MB: Right, well there’s no secret, I think. Teaching is something I love doing, and I think that helps doing a good job at it for sure. To me, the most important part about teaching is not really conveying advanced concepts in computer science or mathematics, but it’s conveying the excitement for, or the interest for why these concepts are useful. So once somebody understands, somebody gets excited about a particular question then they’ll want to know how to solve that question and they’ll be willing to listen to you explaining some more advanced computational or mathematical concepts, and so on, whereas if I just go in front of a class and I say, well this is what a binary search tree is and here are the properties, it’s not so exciting. Because why do I care? And so I try, and it’s not always easy, but I try to spend as much time explaining or motivating why a concept is needed as explaining itself. I think, especially now, with all the information being available on the internet about all these things, what students need the most is motivation and more than somebody who will just read the textbook in front of them, basically. And so this is what I’m trying to do and it’s not always easy. There are some basic concepts in computer science and math that are hard to motivate, especially in the context of the knowledge that students have at that point, but this is what I’m trying to do.
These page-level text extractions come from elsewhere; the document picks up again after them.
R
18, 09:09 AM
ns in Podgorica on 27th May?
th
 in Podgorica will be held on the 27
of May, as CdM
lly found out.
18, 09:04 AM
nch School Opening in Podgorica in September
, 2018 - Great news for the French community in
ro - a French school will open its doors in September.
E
MP: Yeah, you know, I can definitely tell from the fact that, you know, the first computer science class that I took that you taught, you definitely succeeded in making it really interesting and exciting, and I was actually not completely sold at the time on computer science as an idea because I was actually still playing with the idea of doing math and physics, and then shortly after that I of course decided to switch to mathematics and computer science. Not sure if I mentioned that to you before, but that was, sort of, definitely one of the motivating factors, because I realized how interesting that could be.
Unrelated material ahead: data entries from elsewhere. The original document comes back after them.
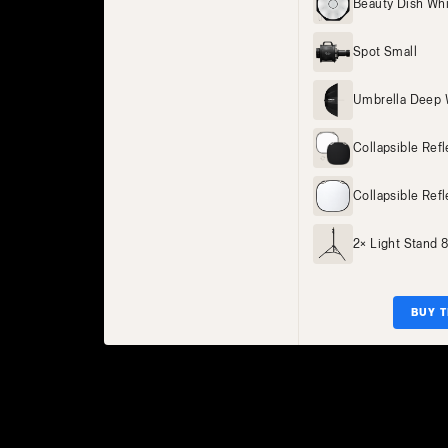
Beauty Dish Wh
Spot Small
Umbrella Deep 
Collapsible Ref
Collapsible Refl
2× Light Stand 
BUY T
MB: I am glad; I hope you don’t regret it.

MP: No, it was definitely the right decision for me, although I still think that physics is really fascinating.

MB: Oh yeah, the most fascinating thing is the intersection of all these areas.
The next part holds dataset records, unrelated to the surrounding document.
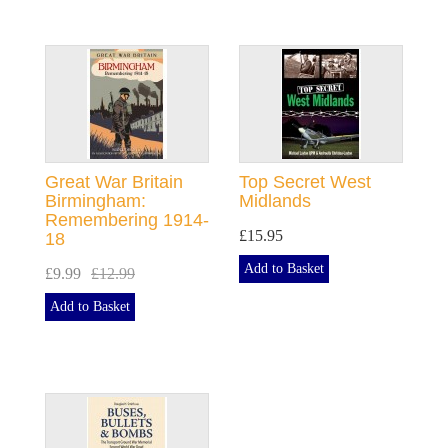
Great War Britain
Top Secret West
Birmingham:
Midlands
Remembering 1914-
£15.95
18
Add to Basket
£9.99
£12.99
Add to Basket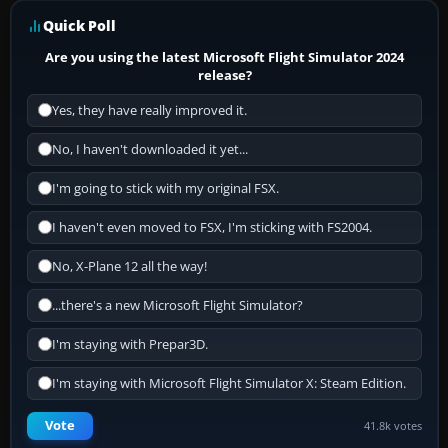
Quick Poll
Are you using the latest Microsoft Flight Simulator 2024
release?
Yes, they have really improved it.
No, I haven't downloaded it yet...
I'm going to stick with my original FSX.
I haven't even moved to FSX, I'm sticking with FS2004.
No, X-Plane 12 all the way!
...there's a new Microsoft Flight Simulator?
I'm staying with Prepar3D.
I'm staying with Microsoft Flight Simulator X: Steam Edition.
Vote
41.8k votes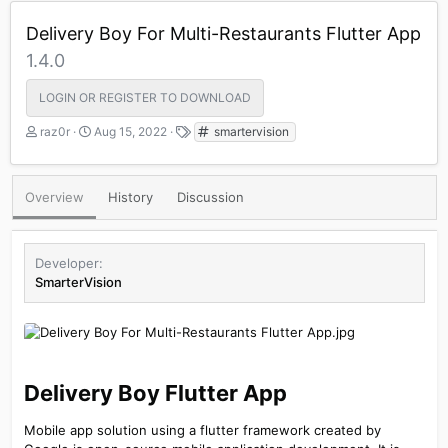
Delivery Boy For Multi-Restaurants Flutter App
1.4.0
LOGIN OR REGISTER TO DOWNLOAD
A
C
T
raz0r
Aug 15, 2022
smartervision
u
r
a
t
e
g
h
a
s
Overview
History
Discussion
o
t
r
i
o
n
Developer
d
SmarterVision
a
t
e
Delivery Boy Flutter App​
Mobile app solution using a flutter framework created by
MP: Perhaps, yeah. So I guess another question I wanted to ask you is about language, and this is perhaps somewhat controversial, although perhaps not really so. It’s always been an interest of mine to sort of explore this idea of, you know, how can we have a community in the sciences and the mathematical sciences, especially in the life sciences that is inclusive of native speakers of different languages, and in particular, for yourself as a native speaker of French, I was wondering how easy is it for you to, you know, have to basically do most of your research, you know, writing and publishing in English, and what are your thoughts on, you know, well, first of all, is there a need to make things more inclusive, and if so, how would you start bringing that about, or how could we start to think about making that happen.

MB: Yeah, that’s a hard question. It’s not a question I would ask myself very often because most of my career, although I am a native French speaker as you’re saying, all my work has been done in English and then most of my studies have been done, well most of my graduate studies have been done in English, and at this point, actually, it’s easier for me, actually, to communicate science in English than in French but, that being said, I think it would be a very useful to be as inclusive as possible in terms of languages, and of course the tension is between accessibility of information, say if I write something in French, only people who can read French can understand what I’m writing, and that might just be 10% of the scientific community. Nonetheless, the ability to write in English is probably a challenge for many people in countries outside of Canada and the US and that probably is slowing down the advancement of research. So I don’t know if there is a way around this. I think, and my hope is, that automated translation tools are getting better and better. They are far from perfect, but they are getting better, and you can hope that they’ll get pretty good, pretty soon, and at that point it might become possible to publish something in French and have it translated automatically to something that will be actually readable and understandable by somebody in another language.

MP: I guess another sort of relevant fact to the discussion that I just wanted to bring up, and I am not exactly sure on the statistics for this anymore, but it’s actually the case that in the last few decades, the relative proportion of all research in science that has been communicated in English versus other languages has increased quite dramatically, because even as late as let’s say the middle of the 20th century, there was a wide variety of French and Russian of course, Spanish, and German and perhaps even Chinese and Japanese research journals that were mostly published in those languages. And all that has very quickly sort of become absorbed into English language journals. I guess one of the things I was thinking about was that’s sort of a necessary consequence of everything becoming more global.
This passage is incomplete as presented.